Material Basis and Mechanism of Chansu Injection for COVID-19 Treatment Based on Network Pharmacology and Molecular Docking Technology.

Abstract

Purpose The clinical efficacy of Chansu injection for COVID-19 treatment has been confirmed. Its mechanism of action remains unclear. We used network pharmacology and molecular docking technology to explore the potential material basis and mechanism of action of Chansu injection for COVID-19. Methods The main components of Chansu injection were determined using HPLC. The PharmMapper, SwissTargetPrediction, SEA, and TCMID databases were used to screen for the active ingredients and therapeutic targets of Chansu injection, while the OMIM and GeneCards Suite databases were used to search for COVID-19-related targets. The STRING database was used for protein-protein interaction (PPI) network construction and topological analysis, while DAVID was used for Gene Ontology (GO) and Kyoto Encyclopedia of Genes and Genomes (KEGG) pathway enrichment analyses of the core targets. The main active compounds of Chansu injection were docked with 3CL protease, ACE2, RdRp, and spike protein. Results The three Chansu injection compounds were identified using HPLC. A total of 236 drug-related targets and 16,611 disease-related targets were identified, and 77 common targets were determined through mapping.
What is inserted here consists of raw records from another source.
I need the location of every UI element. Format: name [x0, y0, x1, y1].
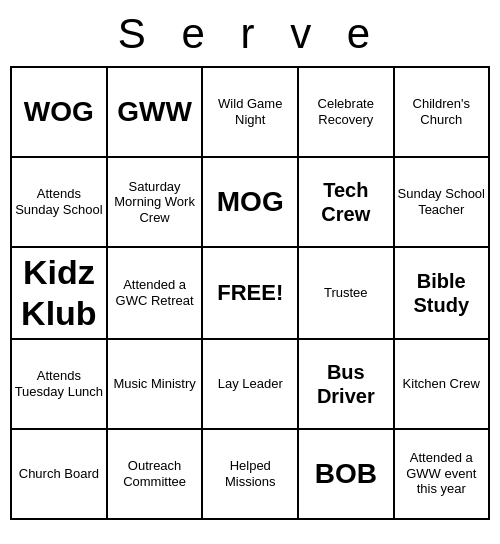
cell-r0-c3: Celebrate Recovery [298, 67, 394, 157]
cell-r2-c4: Bible Study [394, 247, 489, 339]
cell-r3-c0: Attends Tuesday Lunch [11, 339, 107, 429]
cell-r0-c2: Wild Game Night [202, 67, 298, 157]
cell-r4-c4: Attended a GWW event this year [394, 429, 489, 519]
cell-r4-c3: BOB [298, 429, 394, 519]
cell-r1-c2: MOG [202, 157, 298, 247]
cell-r3-c3: Bus Driver [298, 339, 394, 429]
cell-r4-c2: Helped Missions [202, 429, 298, 519]
cell-r2-c2: FREE! [202, 247, 298, 339]
cell-r1-c0: Attends Sunday School [11, 157, 107, 247]
cell-r1-c1: Saturday Morning Work Crew [107, 157, 203, 247]
bingo-grid: WOGGWWWild Game NightCelebrate RecoveryC… [10, 66, 490, 520]
cell-r2-c1: Attended a GWC Retreat [107, 247, 203, 339]
cell-r2-c0: Kidz Klub [11, 247, 107, 339]
cell-r0-c0: WOG [11, 67, 107, 157]
cell-r3-c1: Music Ministry [107, 339, 203, 429]
cell-r4-c0: Church Board [11, 429, 107, 519]
cell-r4-c1: Outreach Committee [107, 429, 203, 519]
cell-r1-c3: Tech Crew [298, 157, 394, 247]
cell-r3-c2: Lay Leader [202, 339, 298, 429]
page-title: S e r v e [118, 0, 382, 66]
cell-r0-c1: GWW [107, 67, 203, 157]
cell-r1-c4: Sunday School Teacher [394, 157, 489, 247]
cell-r3-c4: Kitchen Crew [394, 339, 489, 429]
cell-r2-c3: Trustee [298, 247, 394, 339]
cell-r0-c4: Children's Church [394, 67, 489, 157]
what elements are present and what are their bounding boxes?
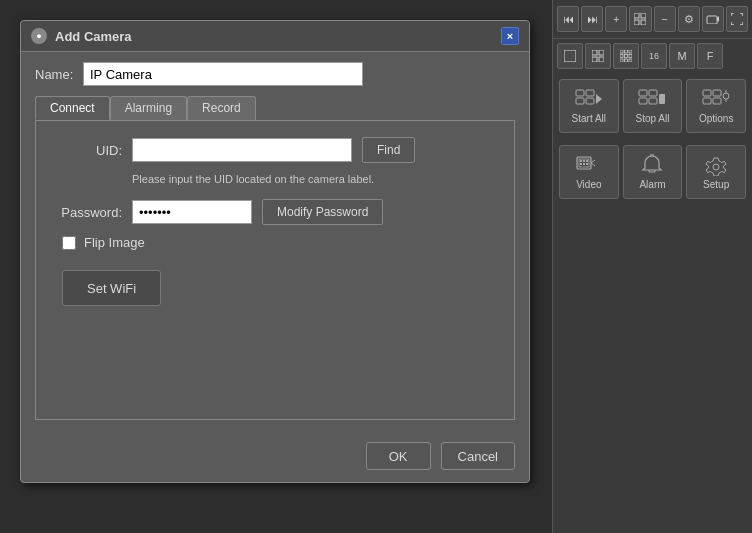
minus-btn[interactable]: − <box>654 6 676 32</box>
tab-connect[interactable]: Connect <box>35 96 110 120</box>
flip-image-row: Flip Image <box>62 235 498 250</box>
svg-marker-24 <box>596 94 602 104</box>
add-btn[interactable]: + <box>605 6 627 32</box>
svg-rect-4 <box>707 16 717 24</box>
nine-view-btn[interactable] <box>613 43 639 69</box>
camera-btn[interactable] <box>702 6 724 32</box>
tab-record[interactable]: Record <box>187 96 256 120</box>
svg-rect-6 <box>564 50 576 62</box>
view-row: 16 M F <box>553 39 752 73</box>
svg-rect-32 <box>703 98 711 104</box>
stop-all-icon <box>638 88 666 110</box>
dialog-body: Name: Connect Alarming Record UID: Find … <box>21 52 529 430</box>
start-all-label: Start All <box>572 113 606 124</box>
svg-point-34 <box>723 93 729 99</box>
svg-rect-29 <box>659 94 665 104</box>
svg-rect-13 <box>629 50 632 53</box>
start-all-icon <box>575 88 603 110</box>
uid-label: UID: <box>52 143 122 158</box>
ok-btn[interactable]: OK <box>366 442 431 470</box>
svg-rect-1 <box>641 13 646 18</box>
dialog-titlebar: ● Add Camera × <box>21 21 529 52</box>
svg-rect-22 <box>576 98 584 104</box>
svg-rect-43 <box>583 163 585 165</box>
svg-rect-8 <box>599 50 604 55</box>
uid-hint: Please input the UID located on the came… <box>132 173 498 185</box>
svg-rect-19 <box>629 59 632 62</box>
svg-rect-11 <box>620 50 623 53</box>
cancel-btn[interactable]: Cancel <box>441 442 515 470</box>
bottom-action-grid: Video Alarm Setup <box>553 139 752 205</box>
step-back-btn[interactable]: ⏮ <box>557 6 579 32</box>
layout-btn[interactable] <box>629 6 651 32</box>
alarm-btn[interactable]: Alarm <box>623 145 683 199</box>
uid-input[interactable] <box>132 138 352 162</box>
dialog-title: Add Camera <box>55 29 132 44</box>
svg-rect-10 <box>599 57 604 62</box>
svg-rect-26 <box>649 90 657 96</box>
tab-alarming[interactable]: Alarming <box>110 96 187 120</box>
flip-image-checkbox[interactable] <box>62 236 76 250</box>
svg-rect-2 <box>634 20 639 25</box>
stop-all-label: Stop All <box>636 113 670 124</box>
modify-password-btn[interactable]: Modify Password <box>262 199 383 225</box>
svg-rect-12 <box>625 50 628 53</box>
svg-rect-41 <box>586 160 588 162</box>
svg-point-51 <box>713 164 719 170</box>
svg-rect-30 <box>703 90 711 96</box>
title-icon: ● <box>31 28 47 44</box>
sixteen-view-btn[interactable]: 16 <box>641 43 667 69</box>
svg-rect-7 <box>592 50 597 55</box>
svg-rect-31 <box>713 90 721 96</box>
step-forward-btn[interactable]: ⏭ <box>581 6 603 32</box>
svg-rect-42 <box>580 163 582 165</box>
fullscreen-btn[interactable] <box>726 6 748 32</box>
dialog-close-btn[interactable]: × <box>501 27 519 45</box>
video-icon <box>575 154 603 176</box>
stop-all-btn[interactable]: Stop All <box>623 79 683 133</box>
name-input[interactable] <box>83 62 363 86</box>
password-input[interactable] <box>132 200 252 224</box>
tabs: Connect Alarming Record <box>35 96 515 120</box>
video-label: Video <box>576 179 601 190</box>
video-btn[interactable]: Video <box>559 145 619 199</box>
uid-row: UID: Find <box>52 137 498 163</box>
svg-rect-3 <box>641 20 646 25</box>
options-icon <box>702 88 730 110</box>
quad-view-btn[interactable] <box>585 43 611 69</box>
svg-rect-23 <box>586 98 594 104</box>
single-view-btn[interactable] <box>557 43 583 69</box>
options-label: Options <box>699 113 733 124</box>
tab-content-connect: UID: Find Please input the UID located o… <box>35 120 515 420</box>
add-camera-dialog: ● Add Camera × Name: Connect Alarming Re… <box>20 20 530 483</box>
find-btn[interactable]: Find <box>362 137 415 163</box>
svg-rect-33 <box>713 98 721 104</box>
svg-rect-40 <box>583 160 585 162</box>
alarm-label: Alarm <box>639 179 665 190</box>
svg-rect-9 <box>592 57 597 62</box>
svg-rect-39 <box>580 160 582 162</box>
dialog-footer: OK Cancel <box>21 430 529 482</box>
dialog-overlay: ● Add Camera × Name: Connect Alarming Re… <box>0 0 552 533</box>
gear-btn[interactable]: ⚙ <box>678 6 700 32</box>
svg-rect-17 <box>620 59 623 62</box>
toolbar-row: ⏮ ⏭ + − ⚙ <box>553 0 752 39</box>
svg-rect-28 <box>649 98 657 104</box>
setup-label: Setup <box>703 179 729 190</box>
svg-rect-16 <box>629 55 632 58</box>
start-all-btn[interactable]: Start All <box>559 79 619 133</box>
name-row: Name: <box>35 62 515 86</box>
svg-rect-25 <box>639 90 647 96</box>
setup-btn[interactable]: Setup <box>686 145 746 199</box>
f-view-btn[interactable]: F <box>697 43 723 69</box>
m-view-btn[interactable]: M <box>669 43 695 69</box>
svg-rect-14 <box>620 55 623 58</box>
svg-rect-15 <box>625 55 628 58</box>
options-btn[interactable]: Options <box>686 79 746 133</box>
svg-rect-0 <box>634 13 639 18</box>
password-row: Password: Modify Password <box>52 199 498 225</box>
right-panel: ⏮ ⏭ + − ⚙ <box>552 0 752 533</box>
dialog-title-left: ● Add Camera <box>31 28 132 44</box>
set-wifi-btn[interactable]: Set WiFi <box>62 270 161 306</box>
action-grid: Start All Stop All <box>553 73 752 139</box>
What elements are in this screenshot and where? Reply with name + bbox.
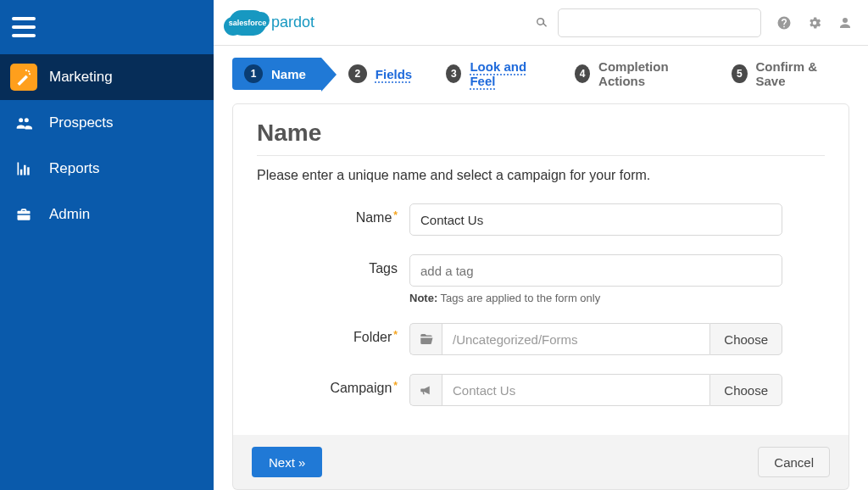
label-name: Name* — [257, 203, 409, 226]
step-number: 1 — [244, 64, 263, 83]
panel-heading: Name — [257, 120, 825, 156]
required-indicator: * — [393, 380, 398, 392]
label-folder: Folder* — [257, 323, 409, 345]
form-panel: Name Please enter a unique name and sele… — [232, 103, 849, 436]
briefcase-icon — [10, 201, 37, 228]
nav-label: Reports — [49, 160, 100, 177]
hamburger-menu-icon[interactable] — [12, 12, 42, 42]
step-label: Name — [271, 67, 306, 81]
campaign-input[interactable] — [442, 374, 709, 406]
user-icon[interactable] — [837, 14, 853, 31]
search-icon[interactable] — [534, 14, 549, 31]
global-search-input[interactable] — [558, 8, 761, 37]
next-button[interactable]: Next » — [252, 447, 322, 477]
megaphone-icon — [409, 374, 442, 406]
brand-logo[interactable]: salesforce pardot — [229, 10, 314, 36]
nav-label: Admin — [49, 206, 90, 223]
folder-choose-button[interactable]: Choose — [709, 323, 782, 355]
required-indicator: * — [393, 209, 398, 221]
brand-subtext: pardot — [271, 14, 314, 31]
wizard-steps: 1 Name 2 Fields 3 Look and Feel 4 Comple… — [232, 58, 849, 90]
form-row-name: Name* — [257, 203, 825, 236]
step-label: Fields — [376, 67, 412, 81]
folder-icon — [409, 323, 442, 355]
nav-item-reports[interactable]: Reports — [0, 146, 214, 192]
tags-note: Note: Tags are applied to the form only — [409, 292, 782, 304]
settings-gear-icon[interactable] — [807, 14, 822, 31]
topbar: salesforce pardot — [214, 0, 868, 46]
nav-label: Marketing — [49, 69, 113, 86]
name-input[interactable] — [409, 203, 782, 236]
step-label: Confirm & Save — [756, 59, 835, 88]
cancel-button[interactable]: Cancel — [758, 447, 830, 477]
form-footer: Next » Cancel — [232, 435, 849, 490]
note-text: Tags are applied to the form only — [441, 292, 601, 304]
step-number: 5 — [732, 64, 747, 83]
panel-instruction: Please enter a unique name and select a … — [257, 168, 825, 183]
note-label: Note: — [409, 292, 437, 304]
brand-cloud-text: salesforce — [229, 19, 267, 27]
nav-item-marketing[interactable]: Marketing — [0, 54, 214, 100]
step-label: Look and Feel — [470, 59, 540, 88]
nav-list: Marketing Prospects Reports Admin — [0, 54, 214, 237]
step-label: Completion Actions — [598, 59, 698, 88]
step-number: 4 — [575, 64, 590, 83]
campaign-choose-button[interactable]: Choose — [709, 374, 782, 406]
step-number: 2 — [348, 64, 367, 83]
label-tags: Tags — [257, 254, 409, 276]
chart-icon — [10, 155, 37, 182]
form-row-folder: Folder* Choose — [257, 323, 825, 355]
people-icon — [10, 109, 37, 136]
folder-input[interactable] — [442, 323, 709, 355]
wizard-step-look-and-feel[interactable]: 3 Look and Feel — [427, 58, 556, 90]
tags-input[interactable] — [409, 254, 782, 287]
wand-icon — [10, 64, 37, 91]
wizard-step-confirm-save[interactable]: 5 Confirm & Save — [713, 58, 849, 90]
main-content: 1 Name 2 Fields 3 Look and Feel 4 Comple… — [214, 46, 868, 490]
nav-item-admin[interactable]: Admin — [0, 192, 214, 237]
form-row-campaign: Campaign* Choose — [257, 374, 825, 406]
nav-label: Prospects — [49, 114, 114, 131]
step-number: 3 — [446, 64, 461, 83]
form-row-tags: Tags Note: Tags are applied to the form … — [257, 254, 825, 304]
wizard-step-completion-actions[interactable]: 4 Completion Actions — [556, 58, 713, 90]
salesforce-cloud-icon: salesforce — [229, 10, 266, 36]
wizard-step-fields[interactable]: 2 Fields — [321, 58, 427, 90]
help-icon[interactable] — [776, 14, 792, 31]
wizard-step-name[interactable]: 1 Name — [232, 58, 321, 90]
nav-item-prospects[interactable]: Prospects — [0, 100, 214, 146]
sidebar: Marketing Prospects Reports Admin — [0, 0, 214, 490]
required-indicator: * — [393, 329, 398, 341]
label-campaign: Campaign* — [257, 374, 409, 396]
The PPI mapping results revealed that 16 core targets were obtained through topological analysis and screening. Furthermore, GO and KEGG pathway enrichment analyses revealed that the PI3K and JAK-STAT signaling pathways are the major pathways. The molecular docking results suggest that the three Chansu injection components have high binding energies to the S protein. Conclusions The potential mechanism of Chansu injection for COVID-19 involves multiple targets and pathways, thereby providing a scientific basis for its clinical application and further research.